Memory Resources

Wayne_King · July 2, 2007, 11:21am

When I try to obtain I/O memory resources I get back good addresses but the lengths are zero. This card has two banks of memory. When I look at the card’s allocated resources via the device manager they show up as expected with addresses ranges that would indicate that a zero length should not be being returned. I doubt that it’s a device problem. The device works under Linux and a previous version worked under Windows as well. A code fragment follows. Any ideas on what might cause the zero length and/or how to handle it?

Wayne King

PIO_STACK_LOCATION stack;
PCM_PARTIAL_RESOURCE_LIST raw, translated;
PCM_PARTIAL_RESOURCE_DESCRIPTOR resource;
PHYSICAL_ADDRESS membase;
ULONG memsize;

PAGED_CODE ();

pdx = (PDEVICE_EXTENSION) fdo->DeviceExtension;

stack = IoGetCurrentIrpStackLocation (Irp);

raw = &stack->Parameters.StartDevice.
AllocatedResources->List[0].PartialResourceList;
translated = &stack->Parameters.StartDevice.
AllocatedResourcesTranslated->List[0].PartialResourceList;
resource = translated->PartialDescriptors;

for(Idx = 0; Idx < translated->Count; Idx++, resource++)
{
switch(resource->Type)
{
case CmResourceTypeMemory:
membase = resource->u.Memory.Start;
memsize = resource->u.Memory.Length;
KdPrint((LOGNAME “Mem Resource %8.8lX, len %8.8lX\n”, membase, memsize));
break;
}
}

Tim_Roberts · July 2, 2007, 1:31pm

xxxxx@orbitalnetwork.com wrote:

When I try to obtain I/O memory resources I get back good addresses but the lengths are zero.
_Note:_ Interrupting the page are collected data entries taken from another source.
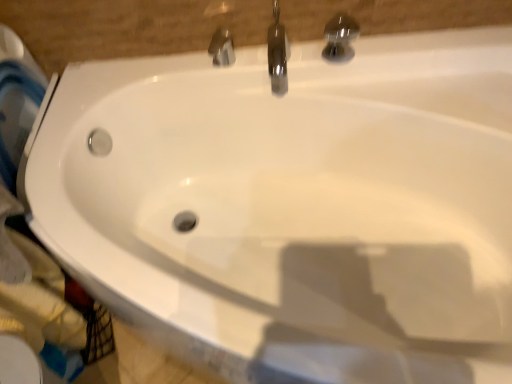 Question: Looking at their shapes, would you say polished chrome faucet at upper center, which is the second tap from right to left, is wider or thinner than polished chrome faucet at upper center, which ranks as the 3th tap in right-to-left order?

Choices:
 (A) thin
 (B) wide

Answer: (B)

Question: In terms of size, does polished chrome faucet at upper center, which is counted as the second tap, starting from the left, appear bigger or smaller than polished chrome faucet at upper center, which ranks as the first tap in left-to-right order?

Choices:
 (A) big
 (B) small

Answer: (A)

Question: Based on their relative distances, which object is farther from the polished chrome faucet at upper center, which ranks as the first tap in left-to-right order?

Choices:
 (A) polished chrome tap at upper center, the first tap positioned from the right
 (B) polished chrome faucet at upper center, which is the second tap from right to left

Answer: (A)

Question: Which is nearer to the polished chrome tap at upper center, the first tap positioned from the right?

Choices:
 (A) polished chrome faucet at upper center, which is counted as the second tap, starting from the left
 (B) polished chrome faucet at upper center, which ranks as the 3th tap in right-to-left order

Answer: (A) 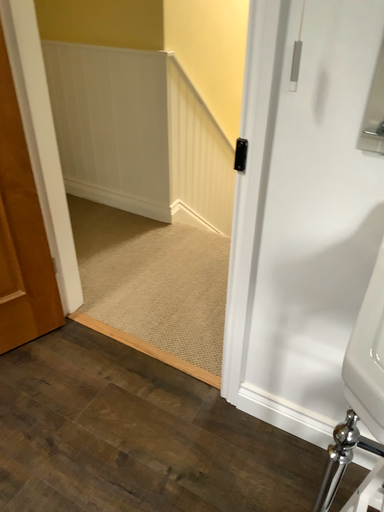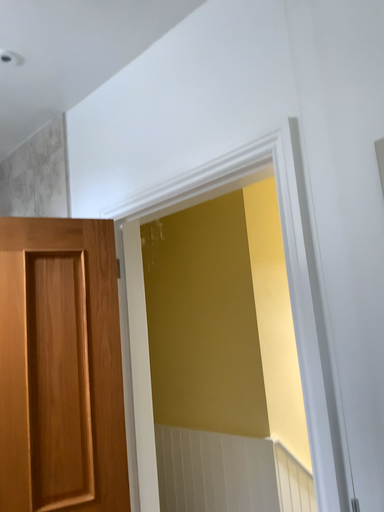 Question: How did the camera likely rotate when shooting the video?

Choices:
 (A) rotated downward
 (B) rotated upward

Answer: (B) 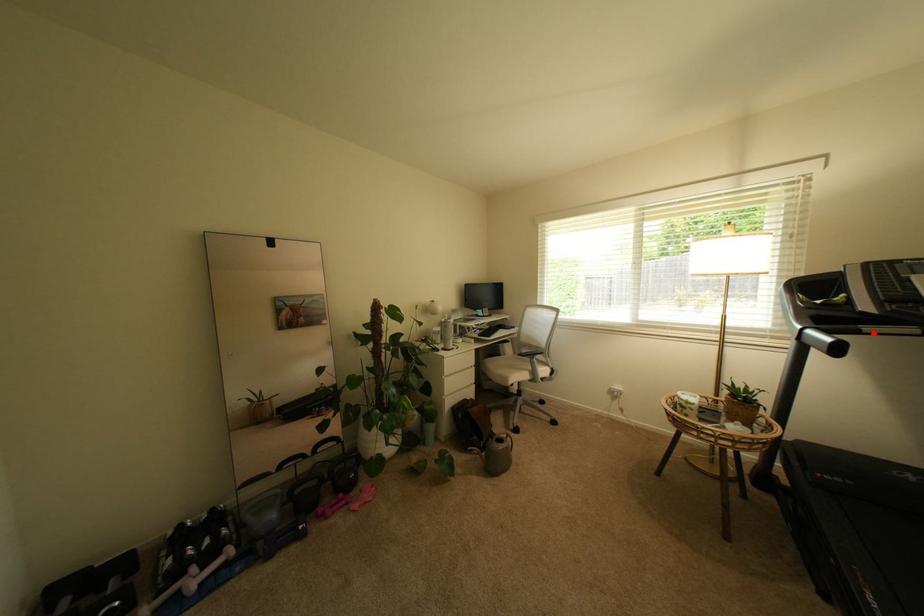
This card has two banks of memory. When I look at the card’s allocated resources via the device manager they show up as expected with addresses ranges that would indicate that a zero length should not be being returned. I doubt that it’s a device problem. The device works under Linux and a previous version worked under Windows as well. A code fragment follows. Any ideas on what might cause the zero length and/or how to handle it?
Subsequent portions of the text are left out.